Afroditi Panagiotakou, Director of Culture of the Onassis Foundation

“We needed something to breath differently. To see and live through an experience proving that the mind does not stop giving birth to ideas when you enclose it, out of necessity, in the four walls of a house; that imagination does not stop, when we are surrounded by fear of what is happening, by the agony of what may come to pass. We turned towards the people who transport us to other worlds; to those who, with their art, enrich our lives. The artists. This group of people who tend to our soul and move our thought. How does a dancer dance in his kitchen? How many images capture the eyes of a director, when he spends most of his time on his couch? Is the entire house a scene? We enter in order to see. As guests. You too. ENTER.”

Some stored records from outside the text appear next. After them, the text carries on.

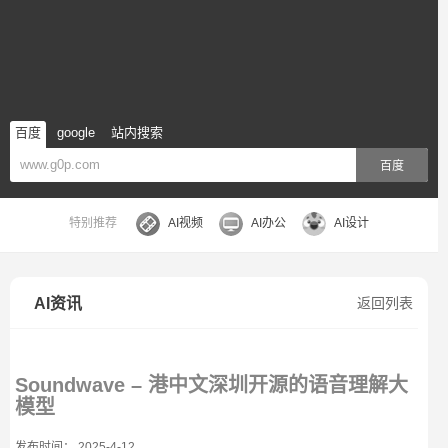
百度
google
站内搜索
百度
特别推荐
AI视频
AI办公
AI设计
AI资讯
返回列表
Soundwave – 港中文深圳开源的语音理解大
模型
发布时间： 2025-4-12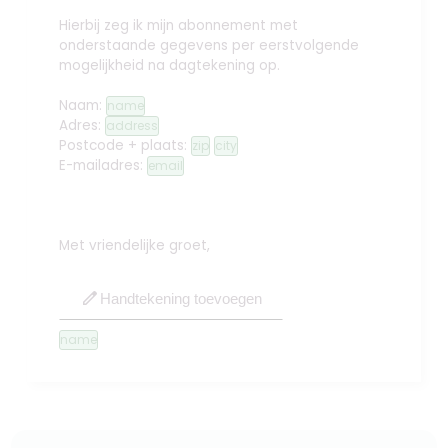
Hierbij zeg ik mijn abonnement met
onderstaande gegevens per eerstvolgende
mogelijkheid na dagtekening op.
Naam:
name
Adres:
address
Postcode + plaats:
zip
city
E-mailadres:
email
Met vriendelijke groet,
edit
Handtekening toevoegen
name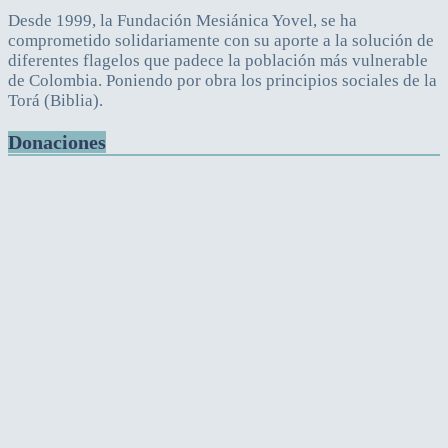
Desde 1999, la Fundación Mesiánica Yovel, se ha
comprometido solidariamente con su aporte a la solución de
diferentes flagelos que padece la población más vulnerable
de Colombia. Poniendo por obra los principios sociales de la
Torá (Biblia).
Donaciones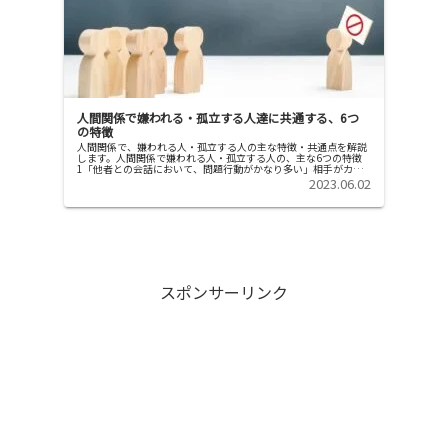
人間関係で嫌われる・孤立する人達に共通する、6つ
の特徴
人間関係で、嫌われる人・孤立する人の主な特徴・共通点を解説
します。人間関係で嫌われる人・孤立する人の、主な6つの特徴
1「他者との会話において、問題行動がかなり多い」相手がカチ
ンと来るような物言いが多い 会話で、一言多い 本音と建て前を
2023.06.02
使い分...
スポンサーリンク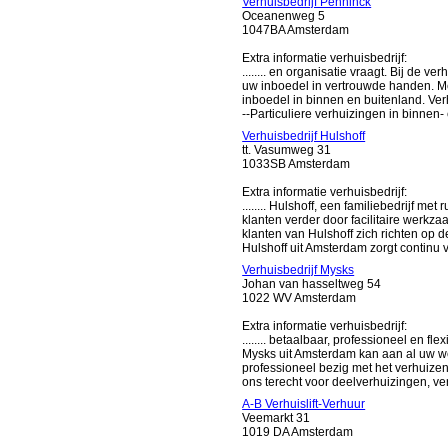
Verhuisbedrijf Penninck
Oceanenweg 5
1047BA Amsterdam
Extra informatie verhuisbedrijf:
........ en organisatie vraagt. Bij de 
uw inboedel in vertrouwde handen. Me
inboedel in binnen en buitenland. Ver
--Particuliere verhuizingen in binnen- 
Verhuisbedrijf Hulshoff
tt. Vasumweg 31
1033SB Amsterdam
Extra informatie verhuisbedrijf:
........ Hulshoff, een familiebedrijf 
klanten verder door facilitaire werk
klanten van Hulshoff zich richten op 
Hulshoff uit Amsterdam zorgt continu 
Verhuisbedrijf Mysks
Johan van hasseltweg 54
1022 WV Amsterdam
Extra informatie verhuisbedrijf:
........ betaalbaar, professioneel en fl
Mysks uit Amsterdam kan aan al uw w
professioneel bezig met het verhuizen 
ons terecht voor deelverhuizingen, verh
A-B Verhuislift-Verhuur
Veemarkt 31
1019 DA Amsterdam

Vallejo Gantner, Artistic and Executive Director of Onassis USA

“The space created, filled and tragically sometimes taken away by COVID, has challenged how we experience and make new art. This strange combination of isolation and constant reaching out; of new ways of listening and talking, and of touching and being touched—have inspired us to create a new commissioning program called ENTER which we hope will be in part a kind of artistic time capsule, refracting the frustration, grief, comedy, and fear of this moment of pandemic. We hope this is just round one of many micro-commissions—all native to quarantine, digital delivery, and social distance. With these works we champion and support the artists who we believe will articulate our future, and enable them to stride forward in new forms. These artists (and their families, pets and homes!) represent a diverse array of ideas, genres, disciplines and histories—both familiar and new to the Onassis Foundation. Each has been made under severe time constraints with only the materials they had at hand. That is to say, we love their ambition and blemishes equally.”